TO DO
Repeat only the stretch of lines below that runs from the line with "そして、事故から12時間以上経った4月26日の午後にモスクワ" through the line with "1．消火のために上空から砂とホウ素を5000トン投下", unaltered.

[Dataset entries]

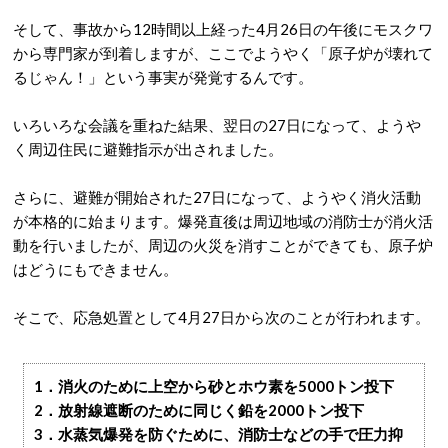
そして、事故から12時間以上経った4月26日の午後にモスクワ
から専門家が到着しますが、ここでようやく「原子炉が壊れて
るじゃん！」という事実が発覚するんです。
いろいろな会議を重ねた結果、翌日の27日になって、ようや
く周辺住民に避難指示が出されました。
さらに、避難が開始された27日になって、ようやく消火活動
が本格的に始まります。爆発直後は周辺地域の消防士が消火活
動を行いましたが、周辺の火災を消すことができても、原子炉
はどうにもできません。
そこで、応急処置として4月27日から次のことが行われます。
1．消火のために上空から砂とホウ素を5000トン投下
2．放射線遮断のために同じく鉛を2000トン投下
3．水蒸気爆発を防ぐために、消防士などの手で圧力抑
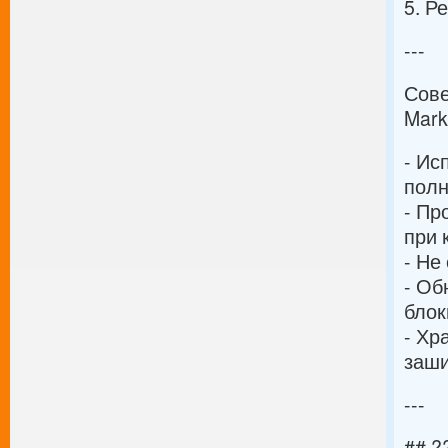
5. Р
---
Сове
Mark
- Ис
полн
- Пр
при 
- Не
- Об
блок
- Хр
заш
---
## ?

---

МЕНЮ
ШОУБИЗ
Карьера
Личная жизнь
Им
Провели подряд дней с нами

RESPONSE TO THIS TASK
そして、事故から12時間以上経った4月26日の午後にモスクワ
から専門家が到着しますが、ここでようやく「原子炉が壊れて
るじゃん！」という事実が発覚するんです。
いろいろな会議を重ねた結果、翌日の27日になって、ようや
く周辺住民に避難指示が出されました。
さらに、避難が開始された27日になって、ようやく消火活動
が本格的に始まります。爆発直後は周辺地域の消防士が消火活
動を行いましたが、周辺の火災を消すことができても、原子炉
はどうにもできません。
そこで、応急処置として4月27日から次のことが行われます。
1．消火のために上空から砂とホウ素を5000トン投下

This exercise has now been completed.